Rare cancer patients have a lower chance of survival

People with a rare form of cancer have a lower chance of survival than other cancer patients. This turns out from a recently published study published in the European Journal of Cancer and conducted by Dutch researchers affiliated with the Comprehensive Cancer Center of the Netherlands and various academic hospitals. The authors looked at figures from the Dutch Cancer Registry for the past 25 years.

Read an interview with a patient: Doctors discovered rare cancer ‘by accident’

A type of cancer is called ‘rare’ if it affects fewer than 6 in 100,000 people per year. Rare cancers are relatively more common in patients up to and including 34 years of age.

There are about 260 types of cancer, of which about 220 are rare, says researcher Saskia Duijts, co-author of the article: “People often don’t know that there are so many different types of rare cancer. In total, the people with a rare cancer, added together, are a larger group than the group of patients who get breast cancer every year.”

One in five people diagnosed with cancer has a rare form of cancer. This concerns about 23,000 people in the Netherlands every year, the researchers conclude.

Most research is done on the ‘big five’: breast, prostate, skin, colon and lung cancer. Less is known about rare cancers. This concerns, for example, head and neck tumors, brain tumors, tumors of the male genital organs or peritoneal cancer. The chances of survival for these groups have increased little or not at all in recent years.


The survival rate (5 years after diagnosis) in the most common cancers has increased from an average of 57 percent to 70 percent over the past 25 years. The survival rate (5 years after diagnosis) for the rare cancers is lagging behind, rising from 46 percent to 53 percent.

But, say the researchers, it is difficult to draw firm conclusions because of the small numbers of patients involved in each rare cancer type.

The authors cite delay in diagnosis and late initiation of treatment as the main reasons for lower survival rates for this group. Designating centers of expertise for each rare cancer could help to get a diagnosis and correct treatment more quickly. Due to the small numbers per specific tumor type, collaboration with other countries is necessary to collect more knowledge, the researchers say.

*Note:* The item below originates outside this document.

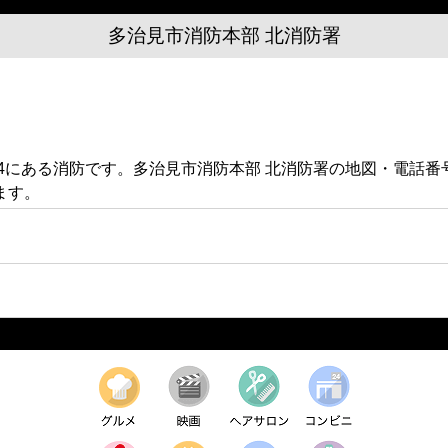
多治見市消防本部 北消防署
8-4にある消防です。多治見市消防本部 北消防署の地図・電話
ます。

Marga Schriek of it Patient platform Rare Cancers recognizes the picture that emerges from the study. She sees little progress for the group of patients with a rare cancer. Schrieks: “Our 2021 poll of 2,027 respondents shows that a third of respondents were misdiagnosed, resulting in a delay in treatment. Patients then end up in the hospital in a cancer stage that is too high, which means that they have less chance of survival. There is ignorance among doctors, but sometimes also shame among patients to go to the doctor, for example with penile and anal cancer.”

Knowledge and experience

Schrieks agrees with the researchers that centers of expertise for rare cancers could help. But then the patients have to end up there, Schrieks: “Doctors sometimes seem not to know that there is an expertise center and then start a treatment themselves. Patients with a rare cancer should be treated properly by someone with the most knowledge and experience in that field. Concentration of the right care is really necessary here. There must be central control at this point, otherwise the survival chances for this group of patients will remain lower.”

According to Schrieks, research into rare cancers is lagging behind because it is not interesting for the industry to research such small groups of patients. Schrieks: “We call on both research funders and the industry to enter into discussions with us to bring about a change in this.”